Task objective:
Every line from the one with "Grants for College" through the end of the entries below should be written out exactly; the pictures should not.

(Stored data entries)
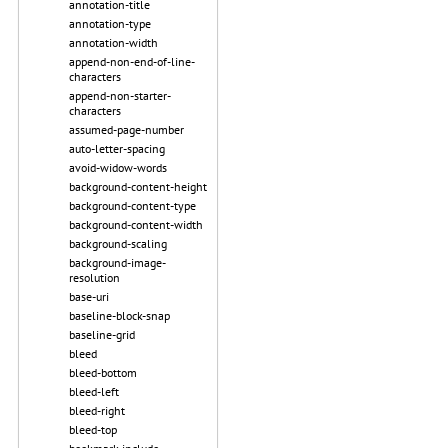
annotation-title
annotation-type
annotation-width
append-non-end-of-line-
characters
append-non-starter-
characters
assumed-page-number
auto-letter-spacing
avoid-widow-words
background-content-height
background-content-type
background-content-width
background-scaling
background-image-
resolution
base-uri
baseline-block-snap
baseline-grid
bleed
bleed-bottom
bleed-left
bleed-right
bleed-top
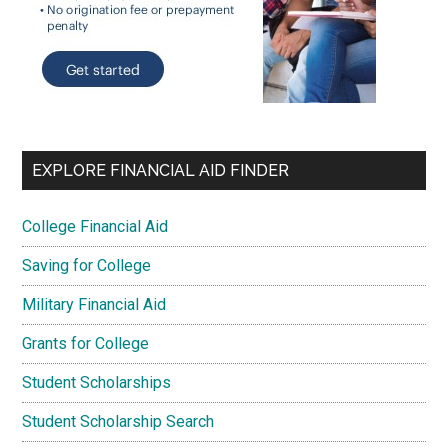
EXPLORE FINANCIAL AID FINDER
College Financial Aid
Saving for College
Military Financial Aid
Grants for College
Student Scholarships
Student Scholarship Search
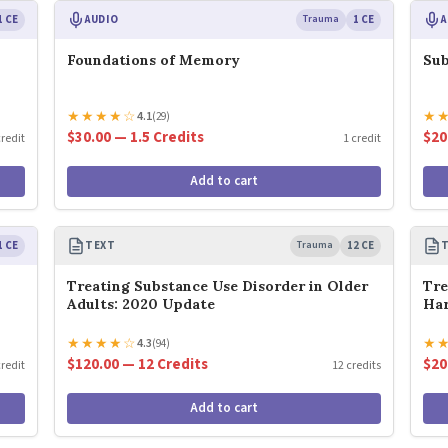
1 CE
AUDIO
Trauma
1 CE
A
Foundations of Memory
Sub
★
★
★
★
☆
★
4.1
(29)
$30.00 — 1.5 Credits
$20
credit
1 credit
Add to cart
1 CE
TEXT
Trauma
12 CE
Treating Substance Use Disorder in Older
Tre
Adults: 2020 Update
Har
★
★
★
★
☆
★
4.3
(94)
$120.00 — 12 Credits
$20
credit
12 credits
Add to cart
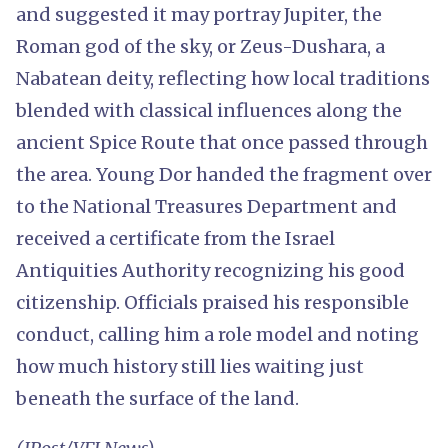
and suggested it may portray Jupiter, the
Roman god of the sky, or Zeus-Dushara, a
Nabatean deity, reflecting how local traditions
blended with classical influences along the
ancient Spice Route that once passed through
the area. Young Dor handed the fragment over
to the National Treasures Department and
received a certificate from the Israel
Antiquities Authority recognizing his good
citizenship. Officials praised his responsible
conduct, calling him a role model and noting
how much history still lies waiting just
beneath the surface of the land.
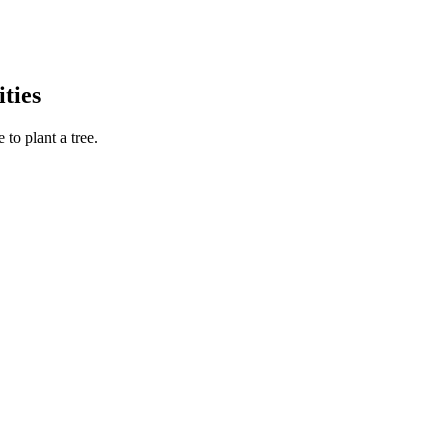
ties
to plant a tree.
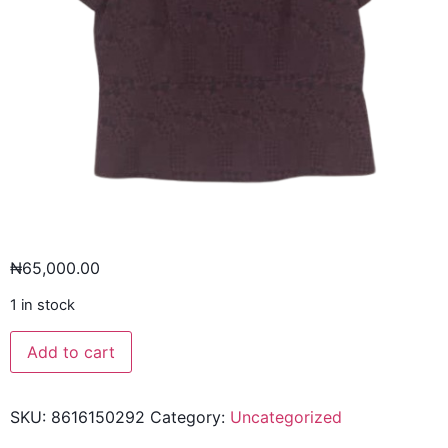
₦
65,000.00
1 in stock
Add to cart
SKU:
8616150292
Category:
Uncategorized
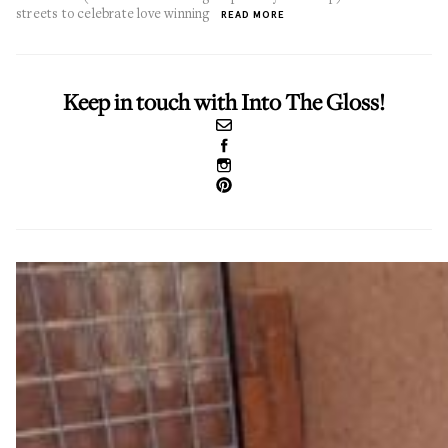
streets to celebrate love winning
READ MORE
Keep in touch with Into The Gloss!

Task answer:
Grants for College
Student Scholarships
Student Scholarship Search
1 CE
AUDIO
Trauma
1 CE
A
Foundations of Memory
Sub
★
★
★
★
☆
★
4.1
(29)
$30.00 — 1.5 Credits
$20
credit
1 credit
Add to cart
1 CE
TEXT
Trauma
12 CE
Treating Substance Use Disorder in Older
Tre
Adults: 2020 Update
Har
★
★
★
★
☆
★
4.3
(94)
$120.00 — 12 Credits
$20
credit
12 credits
Add to cart
and suggested it may portray Jupiter, the
Roman god of the sky, or Zeus-Dushara, a
Nabatean deity, reflecting how local traditions
blended with classical influences along the
ancient Spice Route that once passed through
the area. Young Dor handed the fragment over
to the National Treasures Department and
received a certificate from the Israel
Antiquities Authority recognizing his good
citizenship. Officials praised his responsible
conduct, calling him a role model and noting
how much history still lies waiting just
beneath the surface of the land.
ties
to plant a tree.
₦
65,000.00
1 in stock
Add to cart
SKU:
8616150292
Category:
Uncategorized
streets to celebrate love winning
READ MORE
Keep in touch with Into The Gloss!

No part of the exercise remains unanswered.